Note
Go to the end to download the full example code
ZarrIO Overview¶
The ZarrIO
backend behaves in general much like the
standard HDF5IO
available with HDMF and is an
adaptation of that backend to use Zarr instead of HDF5
Create an example DynamicTable Container¶
As a simple example, we here create a basic DynamicTable
for
describing basic user data.
Note
When writing a DynamicTable
(or any Container that is
normally not intended to be the root of a file) we need to use hdmf_zarr.backend.ROOT_NAME
as the name for the Container to ensure that link paths are created correctly by
ZarrIO
. This is due to the fact that the top-level Container
used during I/O is written as the root of the file. As such, the name of the root Container
of a file does not appear in the path to locate it.
# Import DynamicTable and get the ROOT_NAME
from hdmf.common.table import DynamicTable
from hdmf_zarr.backend import ROOT_NAME
# Setup a DynamicTable for managing data about users
users_table = DynamicTable(
name=ROOT_NAME,
description='a table containing data/metadata about users, one user per row',
)
users_table.add_column(
name='first_name',
description='the first name of the user',
)
users_table.add_column(
name='last_name',
description='the last name of the user',
)
users_table.add_column(
name='phone_number',
description='the phone number of the user',
index=True,
)
# Add some simple example data to our table
users_table.add_row(
first_name='Grace',
last_name='Hopper',
phone_number=['123-456-7890']
)
users_table.add_row(
first_name='Alan',
last_name='Turing',
phone_number=['555-666-7777', '888-111-2222']
)
# Show the table for validation
users_table.to_dataframe()
Writing the table to Zarr¶
from hdmf.common import get_manager
from hdmf_zarr.backend import ZarrIO
zarr_dir = "example.zarr"
with ZarrIO(path=zarr_dir, manager=get_manager(), mode='w') as zarr_io:
zarr_io.write(users_table)
Reading the table from Zarr¶
zarr_io = ZarrIO(path=zarr_dir, manager=get_manager(), mode='r')
intable = zarr_io.read()
intable.to_dataframe()
Converting to/from HDF5 using export
¶
Exporting the Zarr file to HDF5¶
To convert our Zarr file to HDF5 we can now simply read the file with our
ZarrIO
backend and the export the file
using HDMF’s HDF5IO
backend
from hdmf.backends.hdf5 import HDF5IO
with ZarrIO(path=zarr_dir, manager=get_manager(), mode='r') as zarr_read_io:
with HDF5IO(path="example.h5", manager=get_manager(), mode='w') as hdf5_export_io:
hdf5_export_io.export(src_io=zarr_read_io, write_args=dict(link_data=False)) # use export!
Note
When converting between backends we need to set link_data=False
as linking
between different storage backends (here from HDF5 to Zarr and vice versa) is
not supported.
Check that the HDF5 file is correct
with HDF5IO(path="example.h5", manager=get_manager(), mode='r') as hdf5_read_io:
intable_from_hdf5 = hdf5_read_io.read()
intable_hdf5_df = intable_from_hdf5.to_dataframe()

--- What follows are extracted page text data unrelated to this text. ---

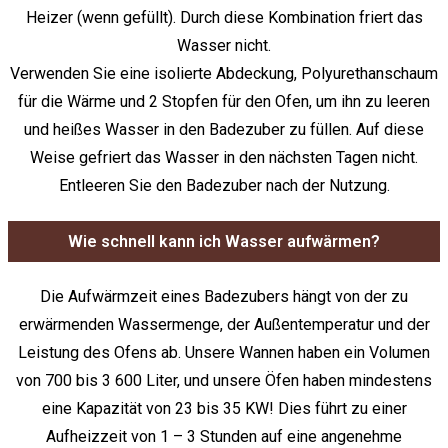
Heizer (wenn gefüllt). Durch diese Kombination friert das
Wasser nicht.
Verwenden Sie eine isolierte Abdeckung, Polyurethanschaum
für die Wärme und 2 Stopfen für den Ofen, um ihn zu leeren
und heißes Wasser in den Badezuber zu füllen. Auf diese
Weise gefriert das Wasser in den nächsten Tagen nicht.
Entleeren Sie den Badezuber nach der Nutzung.
Wie schnell kann ich Wasser aufwärmen?
Die Aufwärmzeit eines Badezubers hängt von der zu
erwärmenden Wassermenge, der Außentemperatur und der
Leistung des Ofens ab. Unsere Wannen haben ein Volumen
von 700 bis 3 600 Liter, und unsere Öfen haben mindestens
eine Kapazität von 23 bis 35 KW! Dies führt zu einer
Aufheizzeit von 1 – 3 Stunden auf eine angenehme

intable_hdf5_df # display the table in the gallery output
Exporting the HDF5 file to Zarr¶
In the same way as above, we can now also convert our HDF5 file back to Zarr
simply by reading the HDF5 file using HDMF’s HDF5IO
backend
and the exporting the file using the ZarrIO
backend.
with HDF5IO(path="example.h5", manager=get_manager(), mode='r') as hdf5_read_io:
with ZarrIO(path="example_exp.zarr", manager=get_manager(), mode='w') as zarr_export_io:
zarr_export_io.export(src_io=hdf5_read_io, write_args=dict(link_data=False)) # use export!
Check that the Zarr file is correct
with ZarrIO(path="example_exp.zarr", manager=get_manager(), mode='r') as zarr_read_io:
intable_from_zarr = zarr_read_io.read()
intable_zarr_df = intable_from_zarr.to_dataframe()

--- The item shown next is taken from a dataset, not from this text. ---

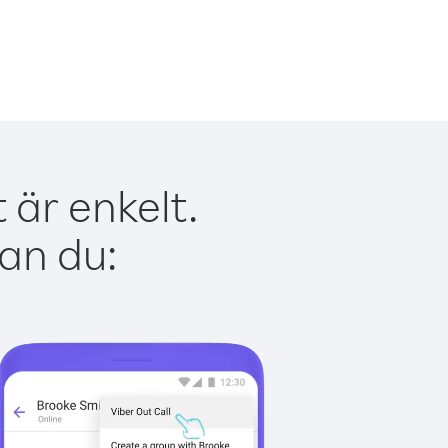
är enkelt.
kan du: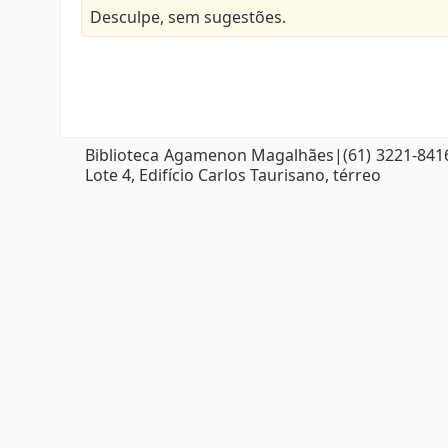
Desculpe, sem sugestões.
Biblioteca Agamenon Magalhães|(61) 3221-8416| 
Lote 4, Edifício Carlos Taurisano, térreo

intable_zarr_df # display the table in the gallery output
Using custom Zarr storage backends¶
ZarrIO
supports a subset of data stores available
for Zarr, e.g., :py:class`~zarr.storage.DirectoryStore`, :py:class`~zarr.storage.TempStore`,
and :py:class`~zarr.storage.NestedDirectoryStore`. The supported stores are defined
in SUPPORTED_ZARR_STORES
. A main limitation to supporting
all possible Zarr stores in ZarrIO
is due to the fact that
Zarr does not support links and references.

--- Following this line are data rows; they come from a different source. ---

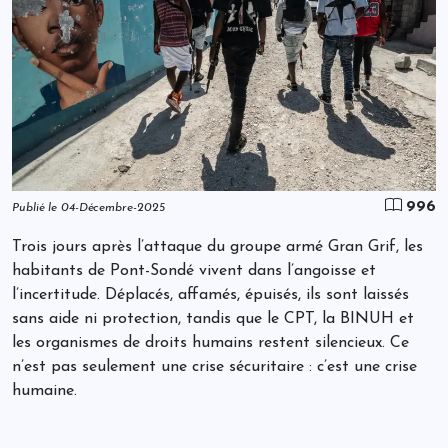
996
Publié le 04-Décembre-2025
Trois jours après l’attaque du groupe armé Gran Grif, les
habitants de Pont-Sondé vivent dans l’angoisse et
l’incertitude. Déplacés, affamés, épuisés, ils sont laissés
sans aide ni protection, tandis que le CPT, la BINUH et
les organismes de droits humains restent silencieux. Ce
n’est pas seulement une crise sécuritaire : c’est une crise
humaine.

To use a store other than the default, we simply need to instantiate the store
and set pass it to ZarrIO
via the path
parameter.
Here we use a :py:class`~zarr.storage.NestedDirectoryStore` to write a simple
hdmf.common.CSRMatrix
container to disk.
from zarr.storage import NestedDirectoryStore
from hdmf.common import CSRMatrix
zarr_nsd_dir = "example_nested_store.zarr"
store = NestedDirectoryStore(zarr_dir)
csr_container = CSRMatrix(
name=ROOT_NAME,
data=[1, 2, 3, 4, 5, 6],
indices=[0, 2, 2, 0, 1, 2],
indptr=[0, 2, 3, 6],
shape=(3, 3))
# Write the csr_container to Zarr using a NestedDirectoryStore
with ZarrIO(path=zarr_nsd_dir, manager=get_manager(), mode='w') as zarr_io:
zarr_io.write(csr_container)
# Read the CSR matrix to confirm the data was written correctly
with ZarrIO(path=zarr_nsd_dir, manager=get_manager(), mode='r') as zarr_io:
csr_read = zarr_io.read()
print(" data=%s\n indices=%s\n indptr=%s\n shape=%s" %
(str(csr_read.data), str(csr_read.indices), str(csr_read.indptr), str(csr_read.shape)))
data=[1 2 3 4 5 6]
indices=[0 2 2 0 1 2]
indptr=[0 2 3 6]
shape=[3 3]